Adrian Schubert professeur d’histoire à l’université de York à Toronto Canada signale lui les manifestations données en avril 1932 à Valencia pour  le premier anniversaire de la république : inauguration d’une statue de la république, distribution d’exemplaires de la constitution, concours de beauté et plusieurs corridas. Sous la république la tauromachie se socialise. Les corporations de cordonniers, chapeliers, taxiteurs multiplient les novilladas sans picadors et beaucoup de courses se font au profit d’œuvres sociales... En 1934 à Madrid, Belmonte coupe ainsi une queue à un toro de Carmen de Federico dans une corrida donnée au bénéfice des chômeurs et la saison 1935 est une grande saison de tauromachie grâce à Lalanda, La Serna, Manolo Bienvenida, Domingo Ortega, Cagancho, etc.…

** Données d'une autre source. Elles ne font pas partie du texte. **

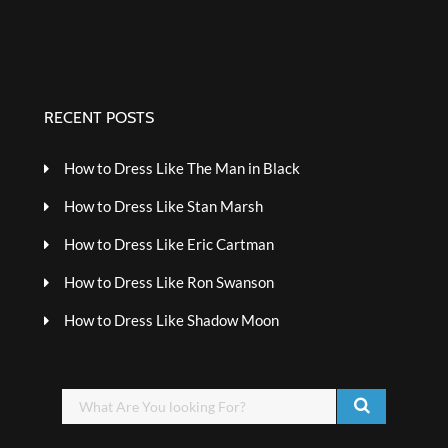
RECENT POSTS
How to Dress Like The Man in Black
How to Dress Like Stan Marsh
How to Dress Like Eric Cartman
How to Dress Like Ron Swanson
How to Dress Like Shadow Moon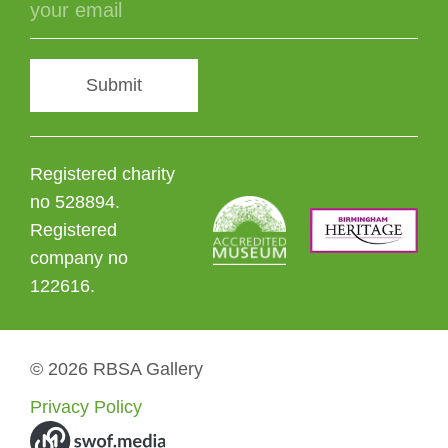
Submit
Registered charity
no 528894.
Registered
company no
122616.
© 2026 RBSA Gallery
Privacy Policy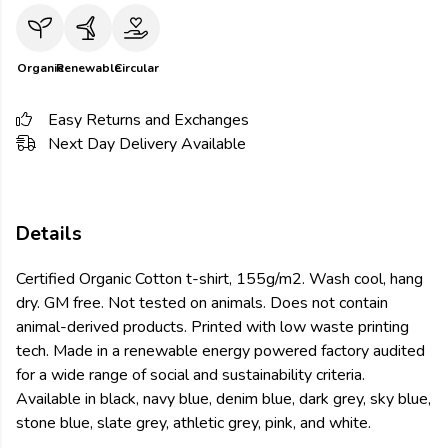
Organic
Renewable
Circular
Easy Returns and Exchanges
Next Day Delivery Available
Details
Certified Organic Cotton t-shirt, 155g/m2. Wash cool, hang
dry. GM free. Not tested on animals. Does not contain
animal-derived products. Printed with low waste printing
tech. Made in a renewable energy powered factory audited
for a wide range of social and sustainability criteria.
Available in black, navy blue, denim blue, dark grey, sky blue,
stone blue, slate grey, athletic grey, pink, and white.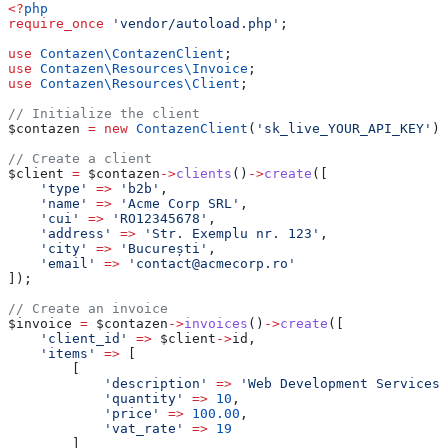
<?
php
require_once
 'vendor/autoload.php'
;
use
 Contazen\
ContazenClient
;
use
 Contazen\Resources\
Invoice
;
use
 Contazen\Resources\
Client
;
// Initialize the client
$contazen
 =
 new
 ContazenClient
(
'sk_live_YOUR_API_KEY'
);
// Create a client
$client
 =
 $contazen
->
clients
()
->
create
([
    'type'
 =>
 'b2b'
,
    'name'
 =>
 'Acme Corp SRL'
,
    'cui'
 =>
 'RO12345678'
,
    'address'
 =>
 'Str. Exemplu nr. 123'
,
    'city'
 =>
 'București'
,
    'email'
 =>
 'contact@acmecorp.ro'
]);
// Create an invoice
$invoice
 =
 $contazen
->
invoices
()
->
create
([
    'client_id'
 =>
 $client
->
id
,
    'items'
 =>
 [
        [
            'description'
 =>
 'Web Development Services'
            'quantity'
 =>
 10
,
            'price'
 =>
 100.00
,
            'vat_rate'
 =>
 19
        ]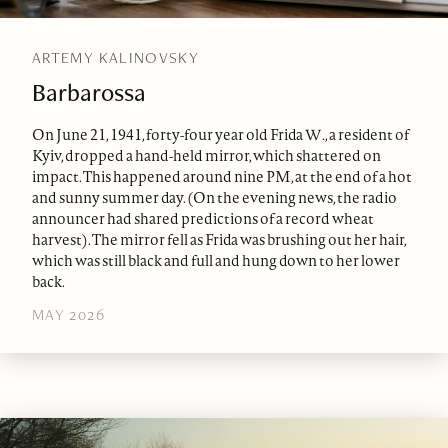
ARTEMY KALINOVSKY
Barbarossa
On June 21, 1941, forty-four year old Frida W., a resident of
Kyiv, dropped a hand-held mirror, which shattered on
impact. This happened around nine PM, at the end of a hot
and sunny summer day. (On the evening news, the radio
announcer had shared predictions of a record wheat
harvest). The mirror fell as Frida was brushing out her hair,
which was still black and full and hung down to her lower
back.
MAY 2026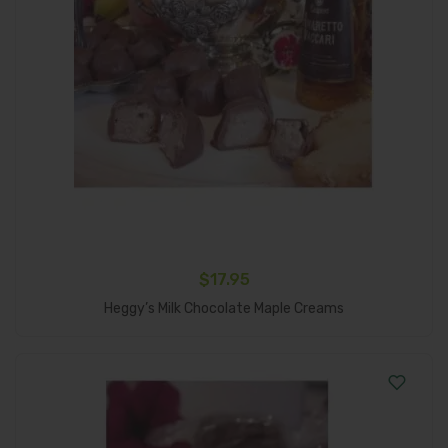
$
17.95
Add To Cart
Heggy’s Milk Chocolate Maple Creams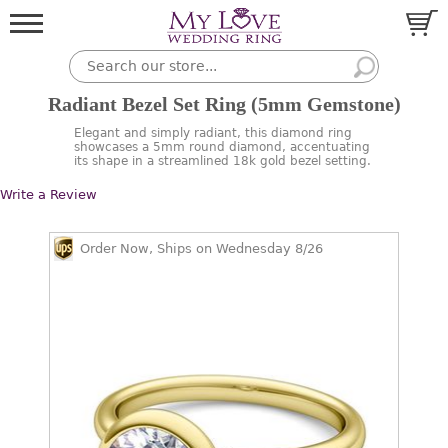
Radiant Bezel Set Ring (5mm Gemstone)
Elegant and simply radiant, this diamond ring
showcases a 5mm round diamond, accentuating
its shape in a streamlined 18k gold bezel setting.
Write a Review
Order Now, Ships on Wednesday 8/26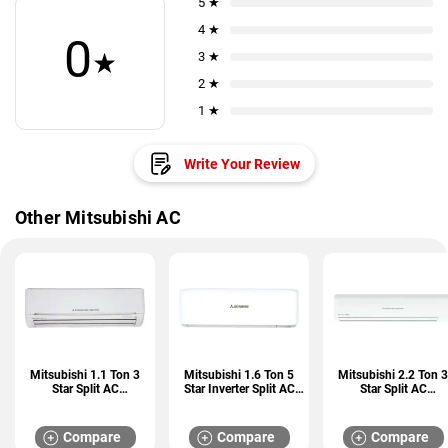
5 ★
4 ★
0
★
3 ★
2 ★
1 ★
Write Your Review
Other Mitsubishi AC
Mitsubishi 1.1 Ton 3
Mitsubishi 1.6 Ton 5
Mitsubishi 2.2 Ton 3
Star Split AC
Star Inverter Split AC
Star Split AC
(SRK13CRS-S6)
(SRK18YXS2-W6)
(SRK25CSS-S6)
Compare
Compare
Compare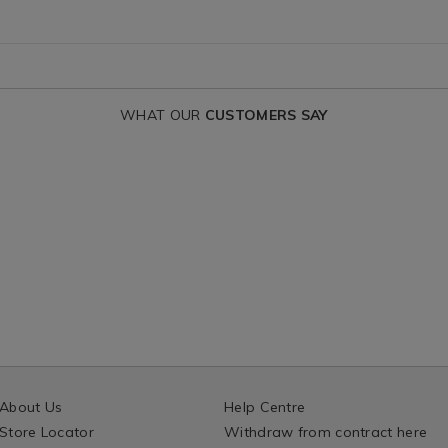
variantId=16087
WHAT OUR
CUSTOMERS SAY
About Us
Help Centre
Store Locator
Withdraw from contract here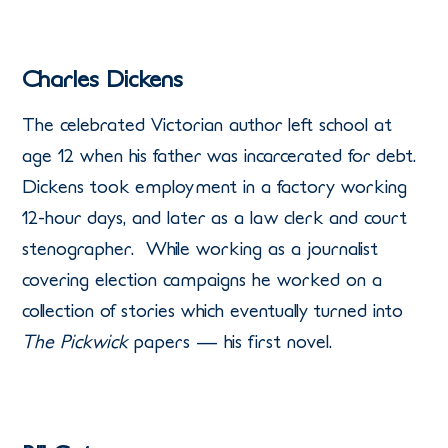
Charles Dickens
The celebrated Victorian author left school at
age 12 when his father was incarcerated for debt.
Dickens took employment in a factory working
12-hour days, and later as a law clerk and court
stenographer. While working as a journalist
covering election campaigns he worked on a
collection of stories which eventually turned into
The Pickwick
papers — his first novel.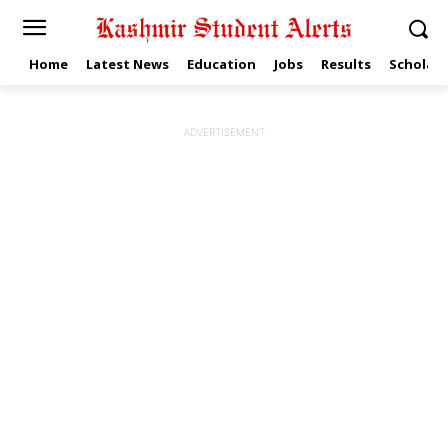
Home
Latest News
Education
Jobs
Results
Scholars
ADVERTISEMENT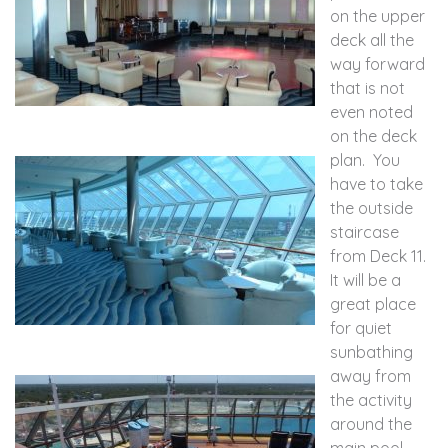
on the upper
deck all the
way forward
that is not
even noted
on the deck
plan. You
have to take
the outside
staircase
from Deck 11.
It will be a
great place
for quiet
sunbathing
away from
the activity
around the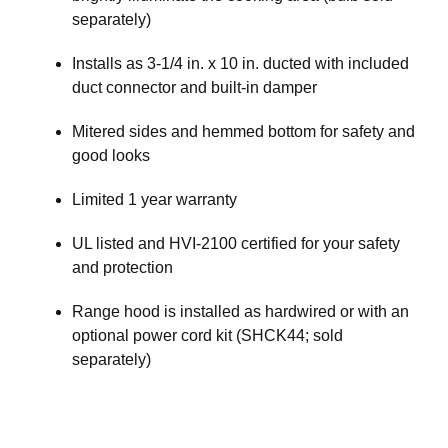
separately)
Installs as 3-1/4 in. x 10 in. ducted with included
duct connector and built-in damper
Mitered sides and hemmed bottom for safety and
good looks
Limited 1 year warranty
UL listed and HVI-2100 certified for your safety
and protection
Range hood is installed as hardwired or with an
optional power cord kit (SHCK44; sold
separately)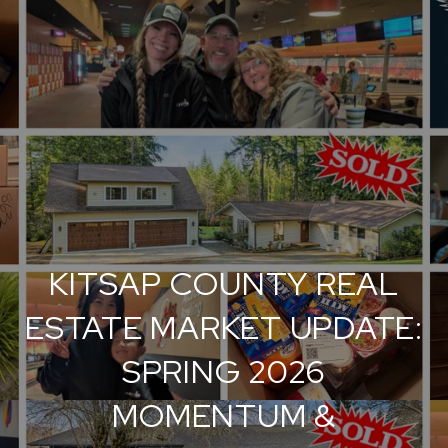
KITSAP COUNTY REAL
ESTATE MARKET UPDATE:
SPRING 2026
MOMENTUM &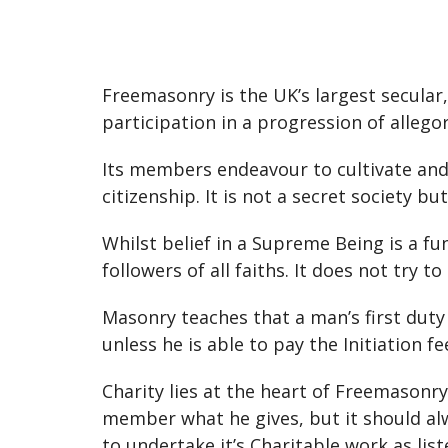
Freemasonry is the UK’s largest secular
participation in a progression of allegor
Its members endeavour to cultivate and e
citizenship. It is not a secret society
Whilst belief in a Supreme Being is a f
followers of all faiths. It does not try to
Masonry teaches that a man’s first duty 
unless he is able to pay the Initiation f
Charity lies at the heart of Freemasonry
member what he gives, but it should alw
to undertake it’s Charitable work as lis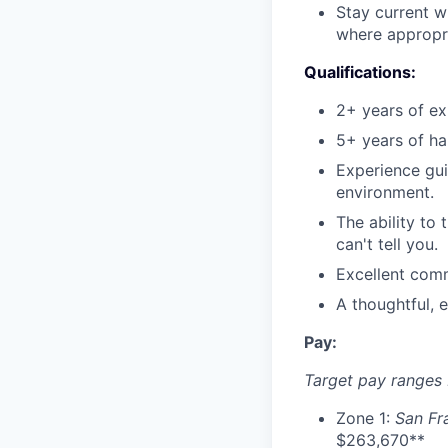
Stay current w
where appropri
Qualifications:
2+ years of ex
5+ years of ha
Experience gui
environment.
The ability to
can't tell you.
Excellent comm
A thoughtful, 
Pay:
Target pay ranges
Zone 1:
San Fr
$263,670**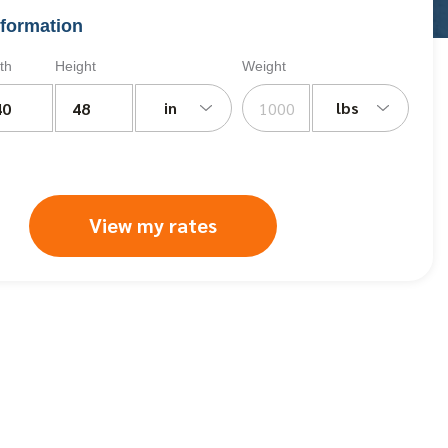
formation
th
Height
Weight
in
lbs
View my rates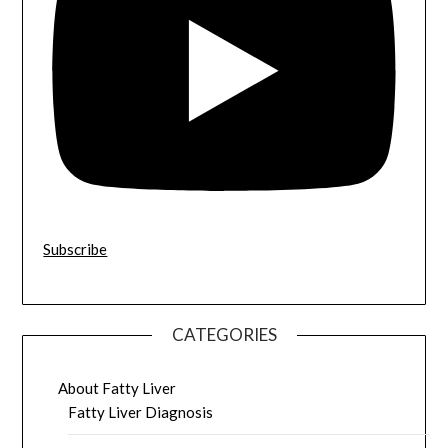
Subscribe
CATEGORIES
About Fatty Liver
Fatty Liver Diagnosis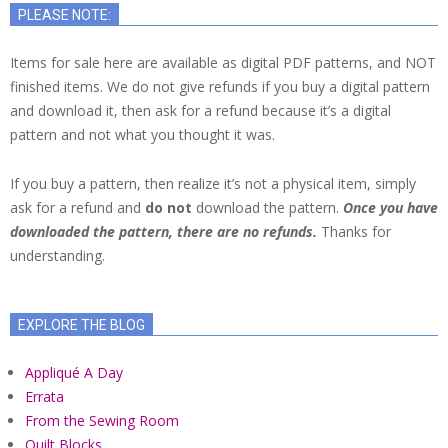
PLEASE NOTE:
Items for sale here are available as digital PDF patterns, and NOT
finished items. We do not give refunds if you buy a digital pattern
and download it, then ask for a refund because it’s a digital
pattern and not what you thought it was.
If you buy a pattern, then realize it’s not a physical item, simply
ask for a refund and
do not
download the pattern.
Once you have
downloaded the pattern, there are no refunds.
Thanks for
understanding.
EXPLORE THE BLOG
Appliqué A Day
Errata
From the Sewing Room
Quilt Blocks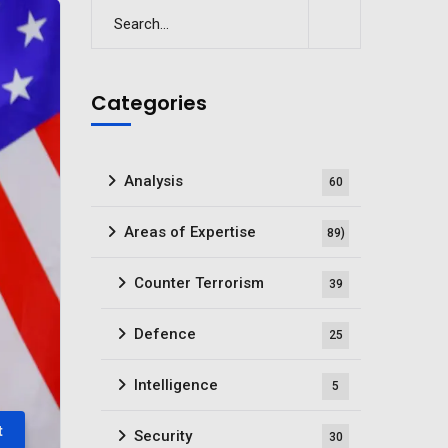
Categories
Analysis
60
Areas of Expertise
89)
Counter Terrorism
39
Defence
25
Intelligence
5
t
Security
30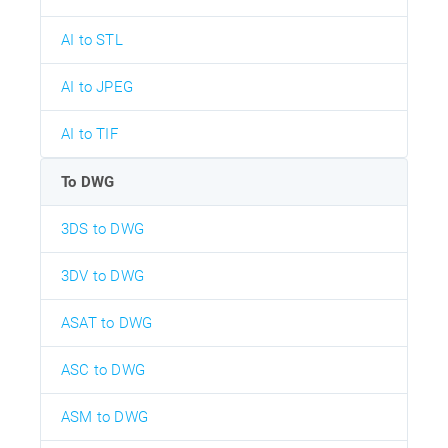
AI to STL
AI to JPEG
AI to TIF
To DWG
3DS to DWG
3DV to DWG
ASAT to DWG
ASC to DWG
ASM to DWG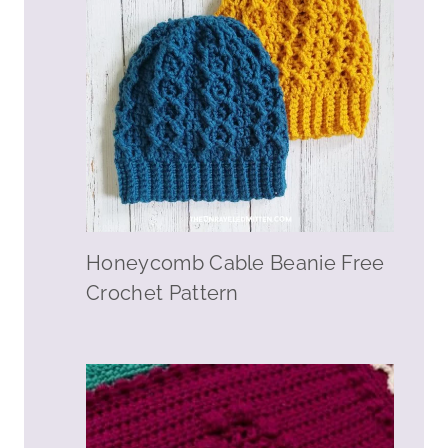
Honeycomb Cable Beanie Free
Crochet Pattern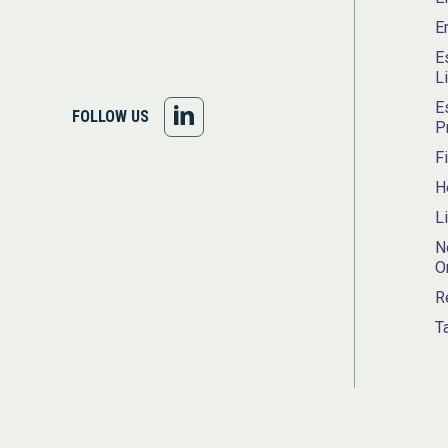
E
E
L
E
FOLLOW
FOLLOW US
P
US
F
H
ON
L
LINKEDIN
N
O
R
T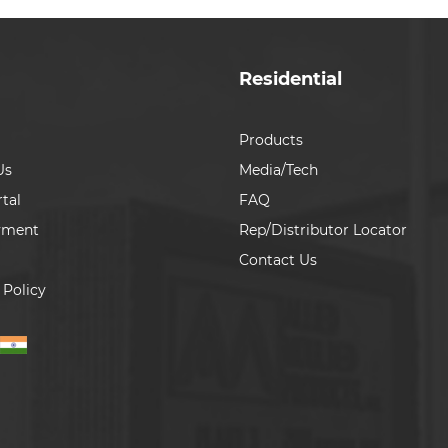
Residential
Products
Us
Media/Tech
tal
FAQ
yment
Rep/Distributor Locator
Contact Us
 Policy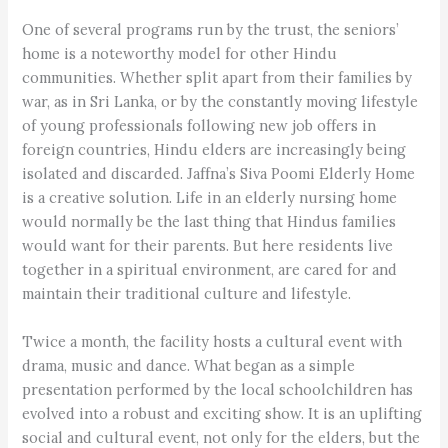
One of several programs run by the trust, the seniors’
home is a noteworthy model for other Hindu
communities. Whether split apart from their families by
war, as in Sri Lanka, or by the constantly moving lifestyle
of young professionals following new job offers in
foreign countries, Hindu elders are increasingly being
isolated and discarded. Jaffna’s Siva Poomi Elderly Home
is a creative solution. Life in an elderly nursing home
would normally be the last thing that Hindus families
would want for their parents. But here residents live
together in a spiritual environment, are cared for and
maintain their traditional culture and lifestyle.
Twice a month, the facility hosts a cultural event with
drama, music and dance. What began as a simple
presentation performed by the local schoolchildren has
evolved into a robust and exciting show. It is an uplifting
social and cultural event, not only for the elders, but the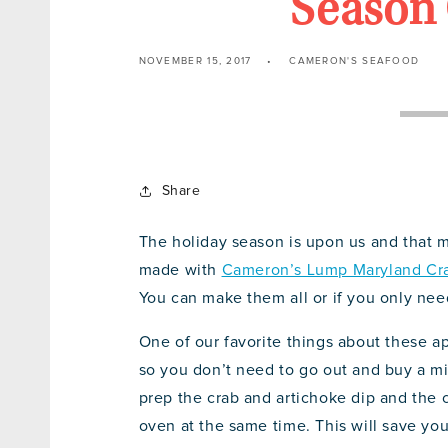
Season 
NOVEMBER 15, 2017
CAMERON'S SEAFOOD
Share
The holiday season is upon us and that me
made with
Cameron’s Lump Maryland Cr
You can make them all or if you only nee
One of our favorite things about these a
so you don’t need to go out and buy a mil
prep the crab and artichoke dip and the
oven at the same time. This will save you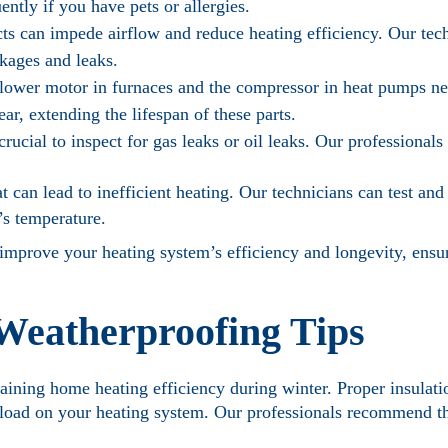
ently if you have pets or allergies.
cts can impede airflow and reduce heating efficiency. Our tec
ckages and leaks.
ower motor in furnaces and the compressor in heat pumps ne
ar, extending the lifespan of these parts.
 crucial to inspect for gas leaks or oil leaks. Our professionals
 can lead to inefficient heating. Our technicians can test and
’s temperature.
 improve your heating system’s efficiency and longevity, ens
 Weatherproofing Tips
taining home heating efficiency during winter. Proper insulat
e load on your heating system. Our professionals recommend th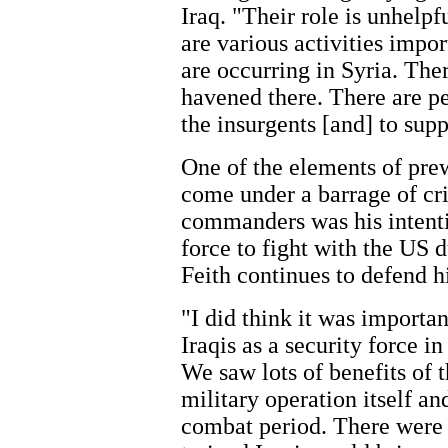
Iraq. "Their role is unhelpf
are various activities impor
are occurring in Syria. The
havened there. There are pe
the insurgents [and] to supp
One of the elements of pre
come under a barrage of cr
commanders was his intentio
force to fight with the US 
Feith continues to defend 
"I did think it was importa
Iraqis as a security force i
We saw lots of benefits of t
military operation itself an
combat period. There were c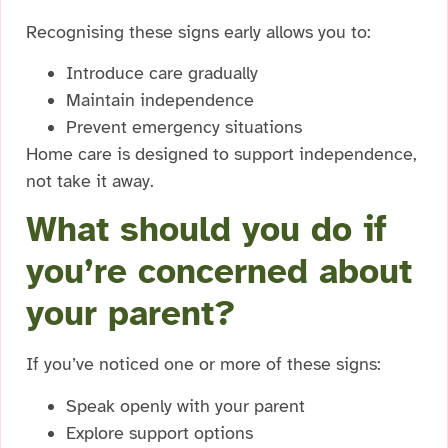
Recognising these signs early allows you to:
Introduce care gradually
Maintain independence
Prevent emergency situations
Home care is designed to support independence,
not take it away.
What should you do if
you’re concerned about
your parent?
If you’ve noticed one or more of these signs:
Speak openly with your parent
Explore support options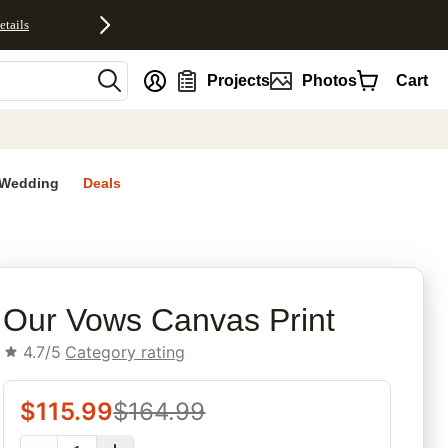
etails
nt
Projects
Photos
Cart
Wedding
Deals
rites
Our Vows Canvas Print
4.7/5
Category rating
$
115.99
$
164.99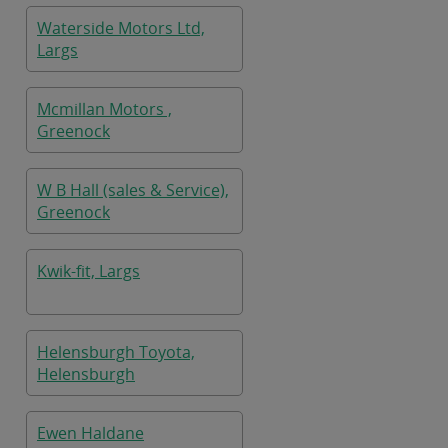
Waterside Motors Ltd,
Largs
Mcmillan Motors ,
Greenock
W B Hall (sales & Service),
Greenock
Kwik-fit, Largs
Helensburgh Toyota,
Helensburgh
Ewen Haldane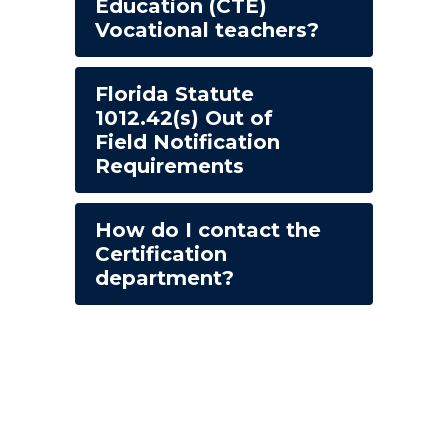
Education (CTE)
Vocational teachers?
Florida Statute
1012.42(s) Out of
Field Notification
Requirements
How do I contact the
Certification
department?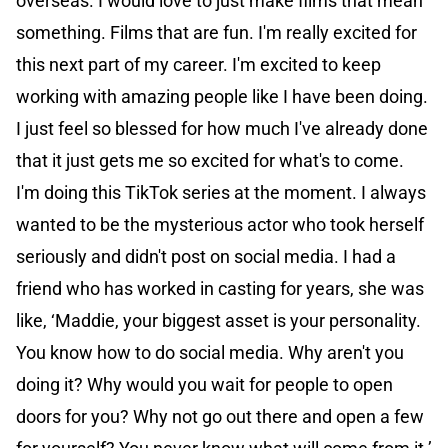
overseas. I would love to just make films that mean
something. Films that are fun. I'm really excited for
this next part of my career. I'm excited to keep
working with amazing people like I have been doing.
I just feel so blessed for how much I've already done
that it just gets me so excited for what's to come.
I'm doing this TikTok series at the moment. I always
wanted to be the mysterious actor who took herself
seriously and didn't post on social media. I had a
friend who has worked in casting for years, she was
like, ‘Maddie, your biggest asset is your personality.
You know how to do social media. Why aren't you
doing it? Why would you wait for people to open
doors for you? Why not go out there and open a few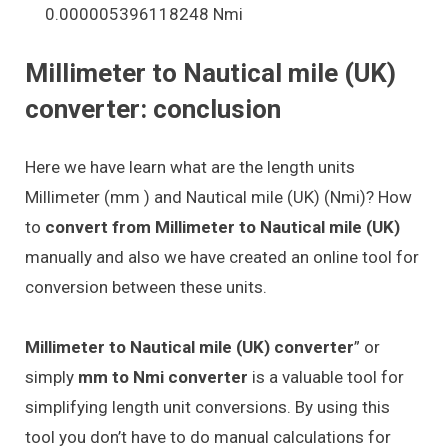
0.000005396118248 Nmi
Millimeter to Nautical mile (UK)
converter: conclusion
Here we have learn what are the length units
Millimeter (mm ) and Nautical mile (UK) (Nmi)? How
to
convert from Millimeter to Nautical mile (UK)
manually and also we have created an online tool for
conversion between these units.
Millimeter to Nautical mile (UK) converter
” or
simply
mm to Nmi converter
is a valuable tool for
simplifying length unit conversions. By using this
tool you don’t have to do manual calculations for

Le 18 juillet 1936 coup d’état de Franco. Les toreros se divisent selon leur implantation géographique. Le syndicat des toreros qui  a son siège à Madrid se rallie au pouvoir légal de la république. Les toreros qui sont en Andalousie, région contrôlée par les nationalistes franquistes se rangent aux cotés des rebelles qui ont d’ailleurs commencés par suspendre les corridas avant de lever leur interdiction le 11 octobre. Par contre dés le 16 août deux corridas se font en zone républicaine. L’une à Barcelone, l’autre à Madrid au bénéfice du Front Populaire. De juillet 1936 jusqu'à la fin de la saison, et selon l’historien Bartolomé Benassar, 20 corridas et 17 festivals se feront coté républicain contre 11 coté nationaliste. Comme  les troupes de Franco ont d’emblée contrôlé les zones d’élevage, l’Andalousie, Salamanque, la tendance finira par s’inverser jusqu'à ce que la  république agonisante et son gouvernement refugiée à Valencia finisse en juillet 1937 par suspendre la corrida : il n’y avait plus de toros, les toreros restés fidèles s’exilaient au Mexique ou en France et les arènes servaient de potager comme celle de Madrid ou de dépôts de munitions. Leurs barrières démontées servaient de bois de chauffage. Silvino Zafon sera le  16 mai 1937 à Barcelone le dernier torero à prendre une alternative « républicaine ». Il s’exilera en France et mourra à Orange en mars 1963 d’un accident de vélomoteur.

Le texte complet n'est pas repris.